LABOUR PARTY CHAIRMAN Colm Keaveney has said that the cut to €10 in child benefit in the Budget is still up for negotiation ahead of the vote which will confirm the cut this week.
TDs will vote on many of the social welfare aspects of the Budget this week with the controversial cut in child benefit from €140 to €130 among the measures that will be votedn.
But Keaveney is pushing for it to be reconsidered, saying he has “grave concerns” about the impact of the Budget.
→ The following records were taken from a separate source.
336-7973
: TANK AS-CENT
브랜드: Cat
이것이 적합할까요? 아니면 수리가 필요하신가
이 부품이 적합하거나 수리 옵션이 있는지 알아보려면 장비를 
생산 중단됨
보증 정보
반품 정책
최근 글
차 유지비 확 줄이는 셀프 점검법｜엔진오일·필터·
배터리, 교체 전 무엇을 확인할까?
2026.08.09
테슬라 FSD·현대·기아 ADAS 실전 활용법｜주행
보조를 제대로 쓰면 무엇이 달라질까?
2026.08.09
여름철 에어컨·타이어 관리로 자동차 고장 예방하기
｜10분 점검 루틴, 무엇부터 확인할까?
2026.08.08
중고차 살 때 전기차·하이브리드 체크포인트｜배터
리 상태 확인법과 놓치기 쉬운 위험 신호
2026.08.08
He has written to Labour members across the country, seeking their views on Budget 2013.
He was speaking on Newstalk’s The Sunday Show where he was addressing Labour backbenchers’ concerns over certain budget measure, he said that the government did not make the “correct choices” in some areas of the Budget.
While “many aspects of it that are progressive” Keaveney said there were other aspects which were “regressive” and said that he was worried about the “cumulative effect on working families” the child benefit cut and the PRSI changes will have.
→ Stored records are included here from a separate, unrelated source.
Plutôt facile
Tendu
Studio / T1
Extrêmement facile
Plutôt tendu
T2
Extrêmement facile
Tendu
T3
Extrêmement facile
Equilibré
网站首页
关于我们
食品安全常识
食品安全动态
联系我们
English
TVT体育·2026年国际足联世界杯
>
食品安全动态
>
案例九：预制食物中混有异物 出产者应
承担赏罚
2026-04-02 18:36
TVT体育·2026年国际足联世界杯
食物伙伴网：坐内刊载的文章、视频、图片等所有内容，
“We had choices in the budget and in certain areas we didn’t make the correct choices,” the Galway East TD said.
He continued: “It’s my view that we have to go back and spend our effort, our time, our energy to ensure that we alleviate the impact on low income families in society.”
Keaveney had previously raised concerns that Labour Cabinet ministers gave up on their demand for a three percentage point increase in the Universal Social Charge on people earning over €100,000, a measure not contained in Wednesday’s Budget.
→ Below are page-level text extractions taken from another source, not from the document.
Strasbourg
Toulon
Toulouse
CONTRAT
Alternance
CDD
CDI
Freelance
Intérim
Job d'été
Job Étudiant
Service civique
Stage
He said: “Prior to the budget being framed we were led to believe that the best mechanism to attract revenue was through the Universal Social Charge.
“I am surprised that we lost that opportunity to try and secure revenue from high-paid public servants in order to secure and underpin the protection of social protection and we failed to do that.”
Keaveney continued: “I believe that the government have failed to capture the public opinion on this issue with respect to social solidarity and ensuring that those who could and should pay more could’ve paid more.”
Asked directly whether he would vote for the Budget and the social welfare bill as currently constituted Keaveney did not commit either way, saying it was “not the game I play”.
Despite both the Taoiseach and the Tánaiste saying that the Budget would not be changed, Keaveney added: “I keep hope alive always.”